» **Action item**:
Below are the records; extract from them the line containing "longer works on VS builds earlier than" to the line containing "4. Durability and Functionality", both lines included, exactly and with no pictures.

» **Source material**:
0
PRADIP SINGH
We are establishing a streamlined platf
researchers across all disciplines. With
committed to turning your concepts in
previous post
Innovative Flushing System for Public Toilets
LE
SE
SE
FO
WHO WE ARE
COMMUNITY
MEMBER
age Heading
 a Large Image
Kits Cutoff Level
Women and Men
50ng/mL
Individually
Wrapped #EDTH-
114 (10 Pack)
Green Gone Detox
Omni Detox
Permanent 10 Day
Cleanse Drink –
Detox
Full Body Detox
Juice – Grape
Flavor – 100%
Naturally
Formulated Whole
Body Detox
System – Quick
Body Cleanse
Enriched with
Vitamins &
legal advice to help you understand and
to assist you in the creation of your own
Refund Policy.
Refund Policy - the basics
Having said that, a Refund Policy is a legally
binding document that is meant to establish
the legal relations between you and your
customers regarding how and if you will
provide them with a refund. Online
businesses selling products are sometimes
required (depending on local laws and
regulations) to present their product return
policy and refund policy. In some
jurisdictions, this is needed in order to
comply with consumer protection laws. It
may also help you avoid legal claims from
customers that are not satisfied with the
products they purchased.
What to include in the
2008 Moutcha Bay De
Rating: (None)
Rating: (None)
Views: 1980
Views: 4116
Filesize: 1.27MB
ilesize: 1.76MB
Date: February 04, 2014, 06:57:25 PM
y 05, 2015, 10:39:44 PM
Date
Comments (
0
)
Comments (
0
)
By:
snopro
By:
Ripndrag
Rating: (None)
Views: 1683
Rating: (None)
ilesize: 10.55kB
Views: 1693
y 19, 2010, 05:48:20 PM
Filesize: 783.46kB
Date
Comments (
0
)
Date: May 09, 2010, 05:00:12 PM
---
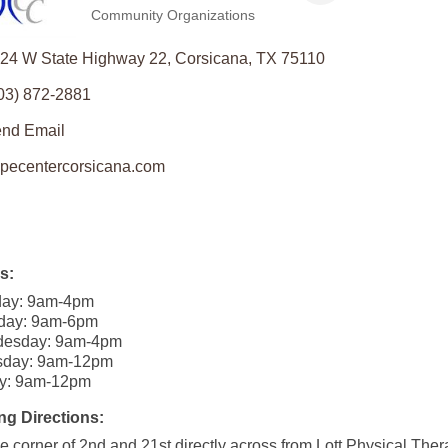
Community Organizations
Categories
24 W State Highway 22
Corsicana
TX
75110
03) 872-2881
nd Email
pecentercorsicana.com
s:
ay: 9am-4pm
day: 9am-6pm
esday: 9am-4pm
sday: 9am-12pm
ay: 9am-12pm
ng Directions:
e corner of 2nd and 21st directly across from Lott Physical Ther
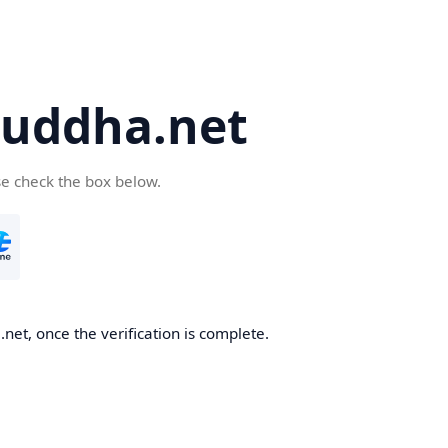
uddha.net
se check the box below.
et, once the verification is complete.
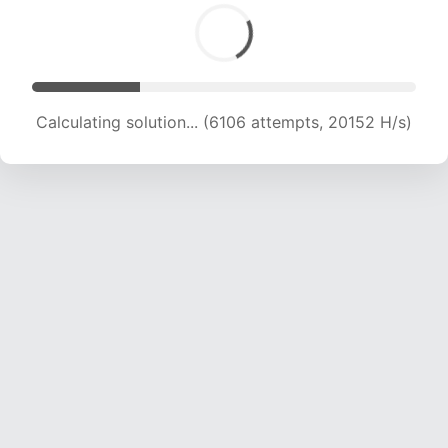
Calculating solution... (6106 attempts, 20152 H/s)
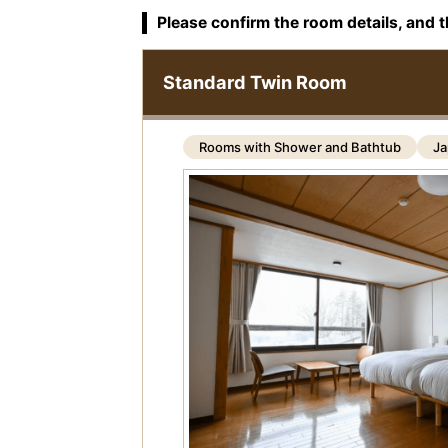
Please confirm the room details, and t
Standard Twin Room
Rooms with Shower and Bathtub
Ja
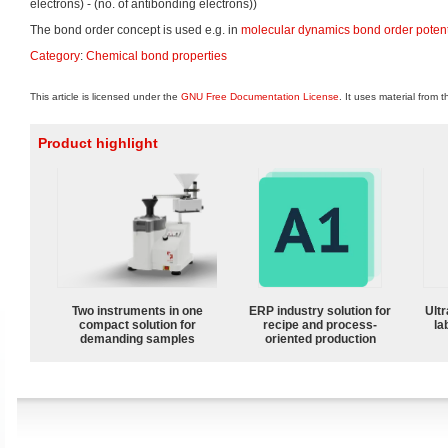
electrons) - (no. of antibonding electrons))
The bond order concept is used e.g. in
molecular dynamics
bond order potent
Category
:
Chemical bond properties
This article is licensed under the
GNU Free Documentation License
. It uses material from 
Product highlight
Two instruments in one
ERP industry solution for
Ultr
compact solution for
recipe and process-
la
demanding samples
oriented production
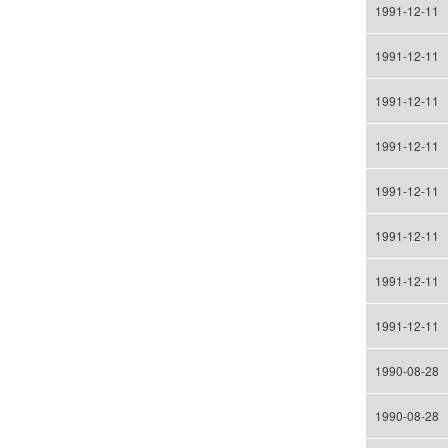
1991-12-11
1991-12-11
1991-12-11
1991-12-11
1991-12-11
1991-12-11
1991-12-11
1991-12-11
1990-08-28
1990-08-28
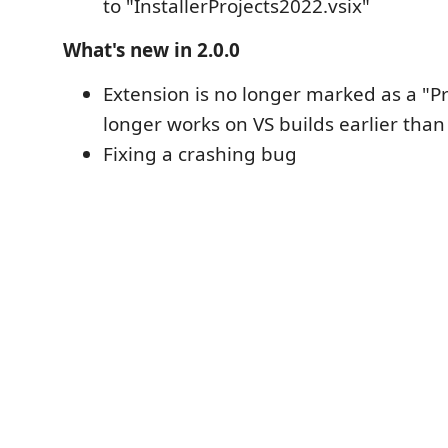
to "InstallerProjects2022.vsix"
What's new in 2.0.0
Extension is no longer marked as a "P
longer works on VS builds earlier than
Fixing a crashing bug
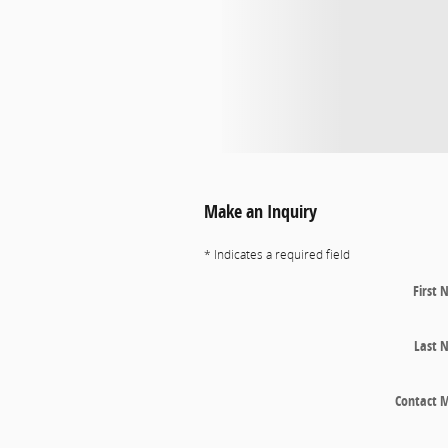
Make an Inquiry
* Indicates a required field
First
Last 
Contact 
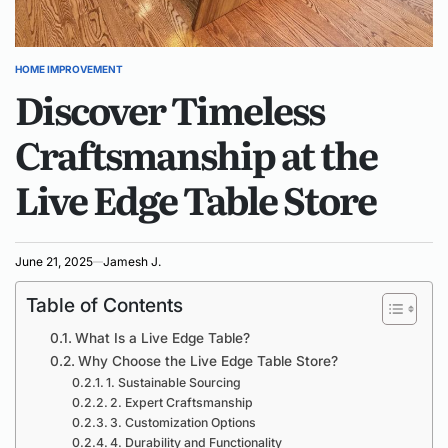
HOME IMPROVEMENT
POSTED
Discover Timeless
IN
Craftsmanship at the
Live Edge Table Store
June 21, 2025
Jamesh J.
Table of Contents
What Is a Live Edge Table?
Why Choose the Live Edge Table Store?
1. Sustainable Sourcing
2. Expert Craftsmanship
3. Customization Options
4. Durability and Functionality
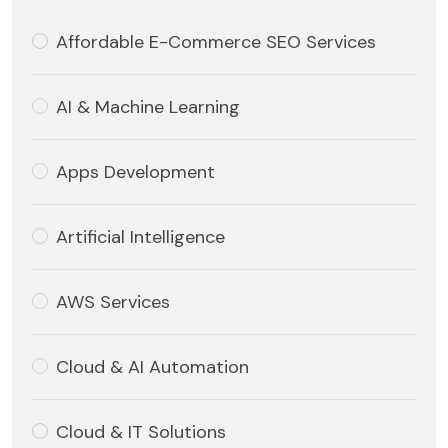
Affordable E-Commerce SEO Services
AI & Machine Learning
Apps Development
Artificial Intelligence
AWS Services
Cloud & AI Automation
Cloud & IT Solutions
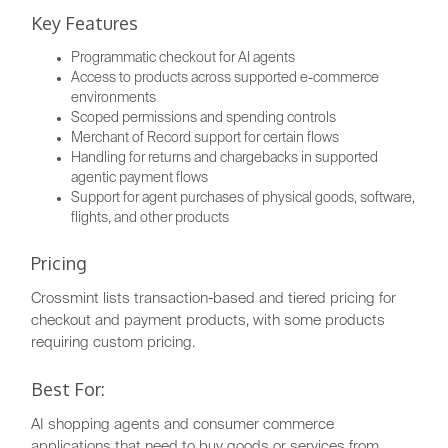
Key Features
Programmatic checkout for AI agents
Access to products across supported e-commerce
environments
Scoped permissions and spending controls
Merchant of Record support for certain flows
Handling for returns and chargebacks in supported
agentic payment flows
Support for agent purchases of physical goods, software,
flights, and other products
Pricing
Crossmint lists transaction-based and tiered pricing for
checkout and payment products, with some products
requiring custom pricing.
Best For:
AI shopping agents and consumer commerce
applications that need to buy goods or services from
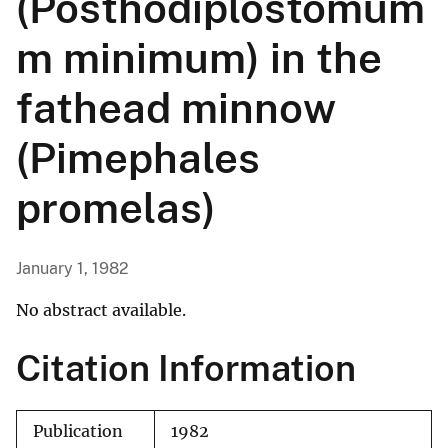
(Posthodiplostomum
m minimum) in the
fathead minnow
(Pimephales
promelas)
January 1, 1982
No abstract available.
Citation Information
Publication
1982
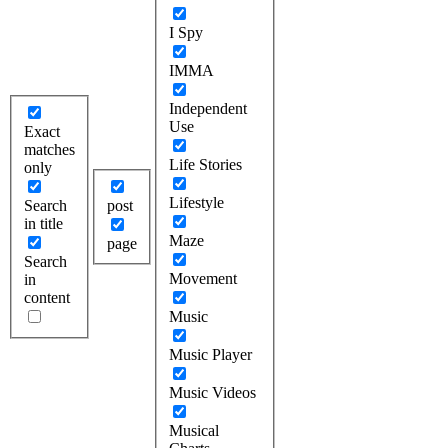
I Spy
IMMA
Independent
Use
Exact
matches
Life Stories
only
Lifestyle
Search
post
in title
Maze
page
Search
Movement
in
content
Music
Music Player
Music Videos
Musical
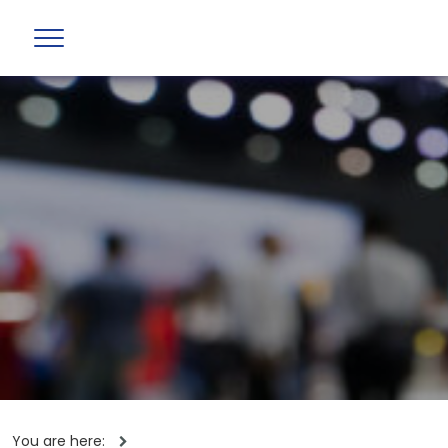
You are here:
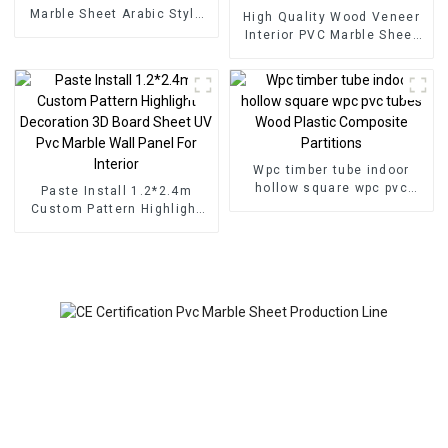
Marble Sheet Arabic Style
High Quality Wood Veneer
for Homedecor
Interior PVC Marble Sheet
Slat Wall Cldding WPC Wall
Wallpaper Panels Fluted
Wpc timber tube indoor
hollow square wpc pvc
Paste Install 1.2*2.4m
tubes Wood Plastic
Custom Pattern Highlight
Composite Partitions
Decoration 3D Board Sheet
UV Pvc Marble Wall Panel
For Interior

» **Expected answer**:
longer works on VS builds earlier than
Fixing a crashing bug
Make an Inquiry
* Indicates a required field
First
Last 
Contact 
HOME IMPROVEMENT
POSTED
Discover Timeless
IN
Craftsmanship at the
Live Edge Table Store
June 21, 2025
Jamesh J.
Table of Contents
What Is a Live Edge Table?
Why Choose the Live Edge Table Store?
1. Sustainable Sourcing
2. Expert Craftsmanship
3. Customization Options
4. Durability and Functionality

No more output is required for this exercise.